Given the good psychometric performance associated with the changes made to the descriptive system of the adapted EQ-5D-Y, it raises the question as to how best to value this instrument, which will be required to aid its practical use. It is unclear whether the existing value sets of the Y-3L (for older children) could be applied to preference-weight profile data collected using the adapted EQ-5D-Y, and if not, what the unique considerations may be in generating values for this adapted version. In part, this links to wider methodological questions: should age-specific instruments be accompanied by age-specific value sets, and if not, what other alternatives exist? [45] On the basis of significant differences in development and life stage, one expects that the stated preferences of adults for the health of 2- to 4-year-olds might be different than that of a 10-year-old (which is the current age used in the Y-3L value-set protocol).
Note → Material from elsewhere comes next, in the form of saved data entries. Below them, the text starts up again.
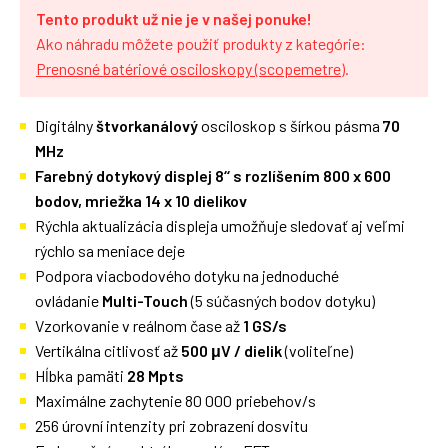
Tento produkt už nie je v našej ponuke!
Ako náhradu môžete použiť produkty z kategórie:
Prenosné batériové osciloskopy (scopemetre)
.
Digitálny
štvorkanálový
osciloskop s šírkou pásma
70
MHz
Farebný dotykový displej 8‘‘ s rozlíšením 800 x 600
bodov, mriežka 14 x 10 dielikov
Rýchla aktualizácia displeja umožňuje sledovať aj veľmi
rýchlo sa meniace deje
Podpora viacbodového dotyku na jednoduché
ovládanie
Multi-Touch
(5 súčasných bodov dotyku)
Vzorkovanie v reálnom čase až
1 GS/s
Vertikálna citlivosť až
500 μV / dielik
(voliteľne)
Hĺbka pamäti
28 Mpts
Maximálne zachytenie 80 000 priebehov/s
256 úrovní intenzity pri zobrazení dosvitu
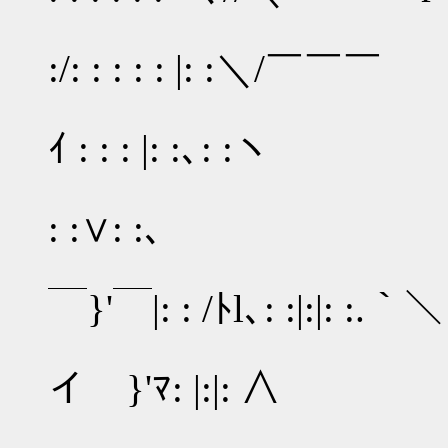
／: ／: :
:/: : : : : |: :＼/￣￣￣
,:': : :/: 
ｲ : : : |: :､: :ヽ
/ : : /: : / :
: :∨: :､
,.ｨ : : /:
￣}'￣|: : /ﾄl､: :|:|: :.｀＼
／/: : :/': 
イ }'ﾏ: |:|: ∧
／／': :/: |:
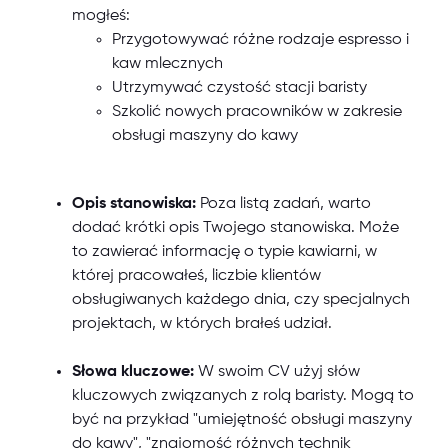
mogłeś:
Przygotowywać różne rodzaje espresso i
kaw mlecznych
Utrzymywać czystość stacji baristy
Szkolić nowych pracowników w zakresie
obsługi maszyny do kawy
Opis stanowiska:
Poza listą zadań, warto
dodać krótki opis Twojego stanowiska. Może
to zawierać informację o typie kawiarni, w
której pracowałeś, liczbie klientów
obsługiwanych każdego dnia, czy specjalnych
projektach, w których brałeś udział.
Słowa kluczowe:
W swoim CV użyj słów
kluczowych związanych z rolą baristy. Mogą to
być na przykład "umiejętność obsługi maszyny
do kawy", "znajomość różnych technik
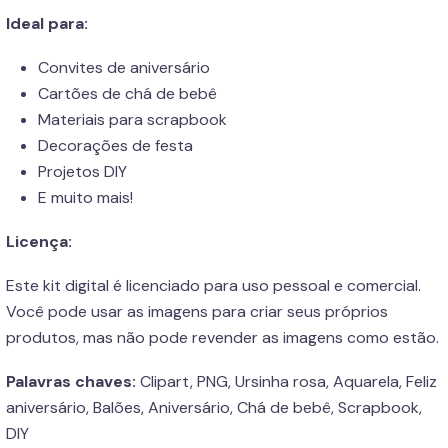
Ideal para:
Convites de aniversário
Cartões de chá de bebê
Materiais para scrapbook
Decorações de festa
Projetos DIY
E muito mais!
Licença:
Este kit digital é licenciado para uso pessoal e comercial.
Você pode usar as imagens para criar seus próprios
produtos, mas não pode revender as imagens como estão.
Palavras chaves:
Clipart, PNG, Ursinha rosa, Aquarela, Feliz
aniversário, Balões, Aniversário, Chá de bebê, Scrapbook,
DIY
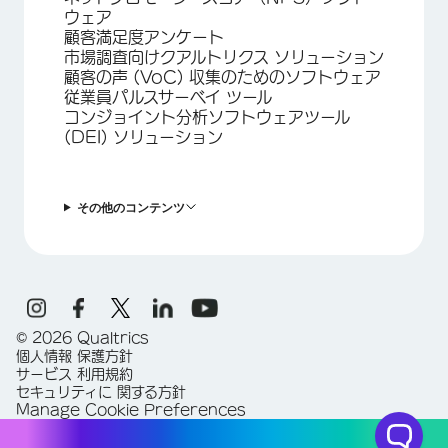
ウェア
顧客満足度アンケート
市場調査向けクアルトリクス ソリューション
顧客の声 (VoC) 収集のためのソフトウェア
従業員パルスサーベイ ツール
コンジョイント分析ソフトウェアツール
(DEI) ソリューション
その他のコンテンツ
©
2026
Qualtrics
個人情報 保護方針
サービス 利用規約
セキュリティに 関する方針
Manage Cookie Preferences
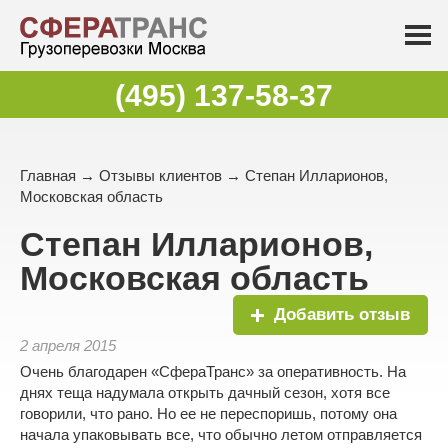
(495) 137-58-37
Главная
→
Отзывы клиентов
→ Степан Илларионов,
Московская область
Степан Илларионов,
Московская область
Добавить отзыв
2 апреля 2015
Очень благодарен «СфераТранс» за оперативность. На
днях теща надумала открыть дачный сезон, хотя все
говорили, что рано. Но ее не переспоришь, потому она
начала упаковывать все, что обычно летом отправляется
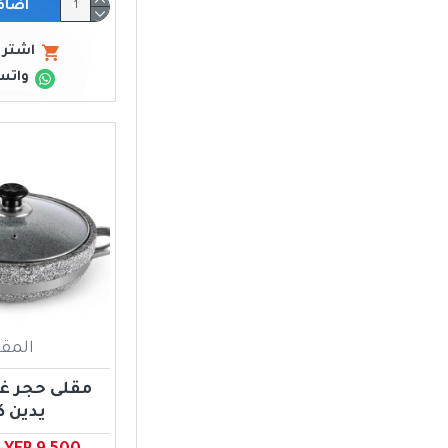
اضاف
اشتري
واتس
المقا
مقلى حجر غ
يدين ك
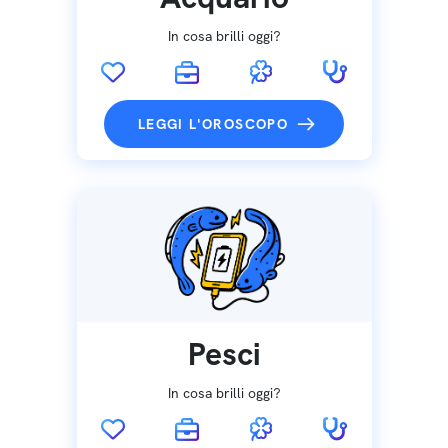
In cosa brilli oggi?
LEGGI L'OROSCOPO
Pesci
In cosa brilli oggi?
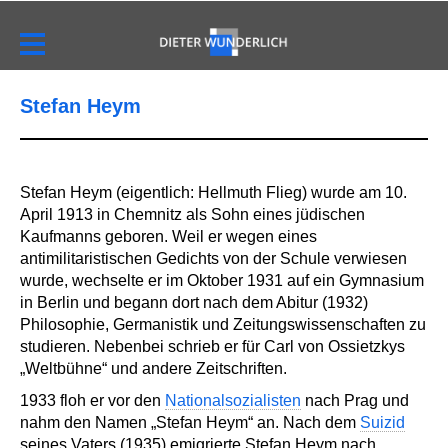
Stefan Heym
Stefan Heym (eigentlich: Hellmuth Flieg) wurde am 10.
April 1913 in Chemnitz als Sohn eines jüdischen
Kaufmanns geboren. Weil er wegen eines
antimilitaristischen Gedichts von der Schule verwiesen
wurde, wechselte er im Oktober 1931 auf ein Gymnasium
in Berlin und begann dort nach dem Abitur (1932)
Philosophie, Germanistik und Zeitungswissenschaften zu
studieren. Nebenbei schrieb er für Carl von Ossietzkys
„Weltbühne“ und andere Zeitschriften.
1933 floh er vor den
Nationalsozialisten
nach Prag und
nahm den Namen „Stefan Heym“ an. Nach dem
Suizid
seines Vaters (1935) emigrierte Stefan Heym nach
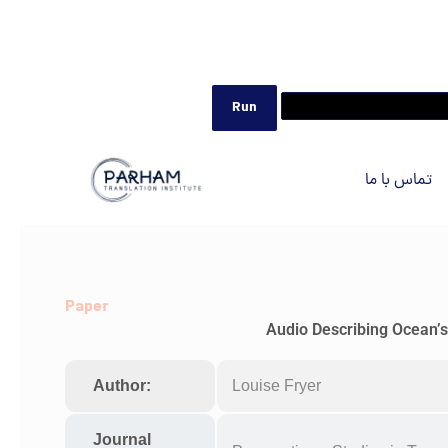
تماس با ما
Paper
Audio Describing Ocean’s 
Author:
Louise Fryer
Journal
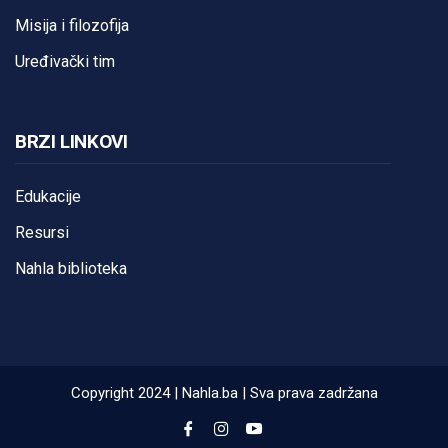
Misija i filozofija
Uređivački tim
BRZI LINKOVI
Edukacije
Resursi
Nahla biblioteka
Copyright 2024 | Nahla.ba | Sva prava zadržana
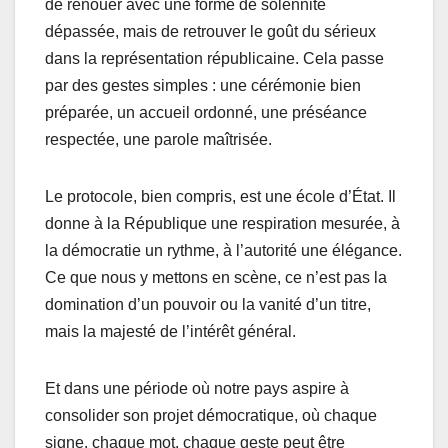
de renouer avec une forme de solennité
dépassée, mais de retrouver le goût du sérieux
dans la représentation républicaine. Cela passe
par des gestes simples : une cérémonie bien
préparée, un accueil ordonné, une préséance
respectée, une parole maîtrisée.
Le protocole, bien compris, est une école d’État. Il
donne à la République une respiration mesurée, à
la démocratie un rythme, à l’autorité une élégance.
Ce que nous y mettons en scène, ce n’est pas la
domination d’un pouvoir ou la vanité d’un titre,
mais la majesté de l’intérêt général.
Et dans une période où notre pays aspire à
consolider son projet démocratique, où chaque
signe, chaque mot, chaque geste peut être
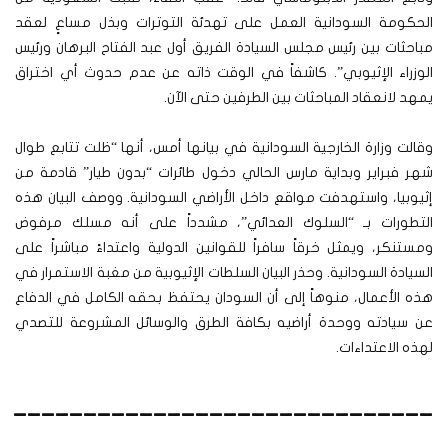
الحكومة السودانية العمل على تهدئة التوترات وبذل مساعٍ لعقد
مباحثات بين رئيس مجلس السيادة الفريق أول عبد الفتاح البرهان ورئيس
الوزراء الإثيوبي”. كاشفاً في الوقت ذاته عن عدم حدوث أي اختراق
يمهد لانعقاد المباحثات بين الطرفين حتى الآن.
وقالت وزارة الخارجية السودانية في بيانها أمس، أنها “ظلت تتابع طوال
شهر فبراير وبداية مارس الحالي دخول طائرات “بدون طيار” قادمة من
إثيوبيا، واستهدفت مواقع داخل الأراضي السودانية. ووصف البيان هذه
التطورات بـ “السلوك العدائي”، مشدداً على أنه مسلك مرفوض
ومستنكر، ويمثل خرقاً سافراً للقوانين الدولية واعتداءً مباشراً على
السيادة السودانية. وحذر البيان السلطات الإثيوبية من مغبة الاستمرار في
هذه الأعمال، منوهاً إلى أن السودان يحتفظ بحقه الكامل في الدفاع
عن سيادته ووحدة أراضيه بكافة الطرق والوسائل المشروعة للتصدي
لهذه الاعتداءات.
______________________________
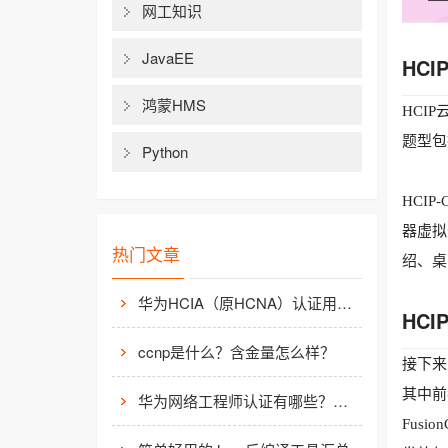
网工知识
JavaEE
HC
鸿蒙HMS
HCI
题型包
Python
HCIP
器虚拟
热门文章
绍、桌
华为HCIA（原HCNA）认证用处大吗？
HC
ccnp是什么？含金量怎么样？
接下来
其中前
华为网络工程师认证有哪些？值不值得考？
Fusi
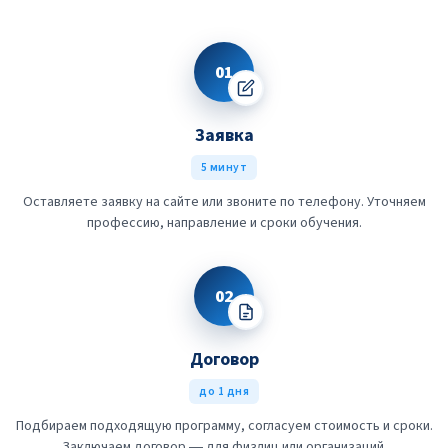
01
Заявка
5 минут
Оставляете заявку на сайте или звоните по телефону. Уточняем
профессию, направление и сроки обучения.
02
Договор
до 1 дня
Подбираем подходящую программу, согласуем стоимость и сроки.
Заключаем договор — для физлиц или организаций.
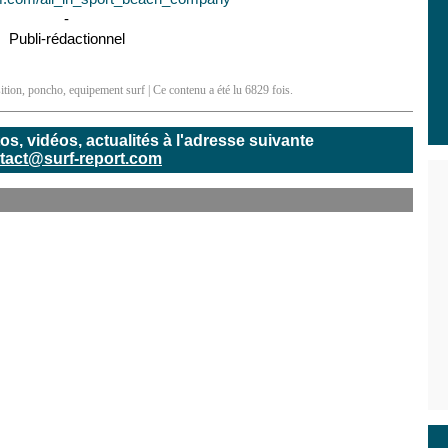
-
Publi-rédactionnel
ition
,
poncho
,
equipement surf
| Ce contenu a été lu 6829 fois.
, vidéos, actualités à l'adresse suivante
tact@surf-report.com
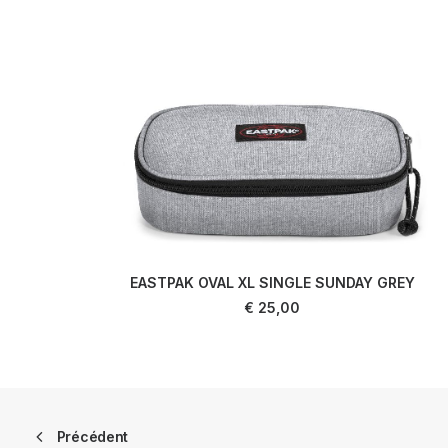
EASTPAK OVAL XL SINGLE SUNDAY GREY
AJOUTER AU PANIER
€
25,00
Précédent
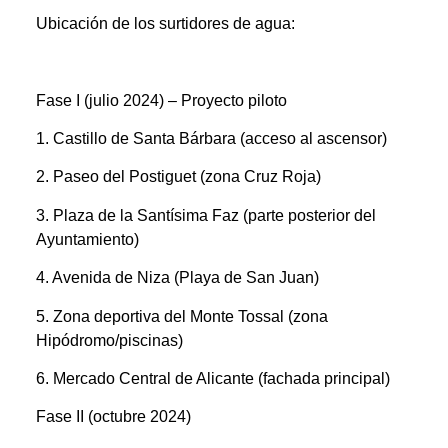
Ubicación de los surtidores de agua:
Fase I (julio 2024) – Proyecto piloto
1. Castillo de Santa Bárbara (acceso al ascensor)
2. Paseo del Postiguet (zona Cruz Roja)
3. Plaza de la Santísima Faz (parte posterior del
Ayuntamiento)
4. Avenida de Niza (Playa de San Juan)
5. Zona deportiva del Monte Tossal (zona
Hipódromo/piscinas)
6. Mercado Central de Alicante (fachada principal)
Fase II (octubre 2024)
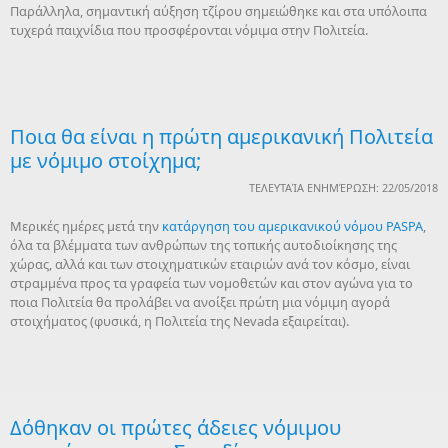
Παράλληλα, σημαντική αύξηση τζίρου σημειώθηκε και στα υπόλοιπα
τυχερά παιχνίδια που προσφέρονται νόμιμα στην Πολιτεία.
Ποια θα είναι η πρώτη αμερικανική Πολιτεία
με νόμιμο στοίχημα;
ΤΕΛΕΥΤΑΊΑ ΕΝΗΜΈΡΩΣΗ: 22/05/2018
Μερικές ημέρες μετά την
κατάργηση του αμερικανικού νόμου PASPA
,
όλα τα βλέμματα των ανθρώπων της τοπικής αυτοδιοίκησης της
χώρας, αλλά και των στοιχηματικών εταιριών ανά τον κόσμο, είναι
στραμμένα προς τα γραφεία των νομοθετών και στον αγώνα για το
ποια Πολιτεία θα προλάβει να ανοίξει πρώτη μια νόμιμη αγορά
στοιχήματος (φυσικά, η Πολιτεία της Nevada εξαιρείται).
Δόθηκαν οι πρώτες άδειες νόμιμου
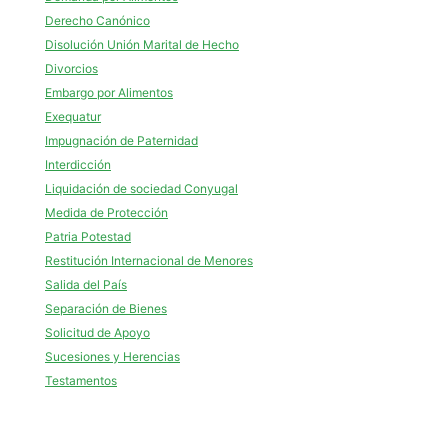
Derecho Canónico
Disolución Unión Marital de Hecho
Divorcios
Embargo por Alimentos
Exequatur
Impugnación de Paternidad
Interdicción
Liquidación de sociedad Conyugal
Medida de Protección
Patria Potestad
Restitución Internacional de Menores
Salida del País
Separación de Bienes
Solicitud de Apoyo
Sucesiones y Herencias
Testamentos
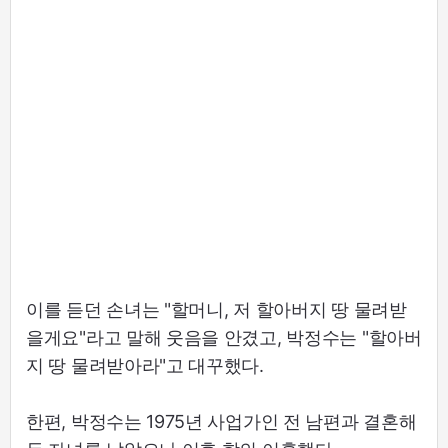
이를 듣던 손녀는 "할머니, 저 할아버지 땅 물려받
을게요"라고 말해 웃음을 안겼고, 박정수는 "할아버
지 땅 물려받아라"고 대꾸했다.
한편, 박정수는 1975년 사업가인 전 남편과 결혼해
However, emerging research has shown minimal impact on values when framed by different child ages. In the study by Ramos-Goñi et al., the lowest age considered was a 5- to 7-year-old perspective [46]. In a similar study by Retra et al., although the authors note the EQ-5D-Y health states were not valued significantly different when the description of age differed, their findings do show half the health states (three of six health states) were valued statistically (one borderline) differently between a 4-year-old and a 16-year-old [47]. Furthermore, this study did not include an own-self adult perspective, which would likely show larger differences [47]. Whether or not values are age-dependent may depend on the methodology used. Further research is required to test if preferences differ for the health states generated through this adapted Y-3L and Y-5L instrument, and if so, to generate or map those preferences.

5 Conclusion

The adapted Y-3L and Y-5L demonstrated good psychometric performance in children aged 2–4 years. Both adapted versions had large Cohen’s D effect sizes for almost all health condition known groups, with the largest effect sizes seen for autism, developmental delays, and behavioural problems. The adapted instruments also had strong test retest reliability and responsiveness.

The adapted versions appear to have improved reliability, validity, responsiveness, and lower ceiling effects at the individual dimension level compared with the original Y-3L and Y-5L for use in children aged 2–4 years. This study also suggests that the adapted Y-5L may be superior in the 2- to 4-year age group as the instrument showed improved distribution of responses (greater sensitivity to poor health states) and smaller ceiling effects (at the dimension and profile level) in a total and SHCN samples when compared with the adapted Y-3L.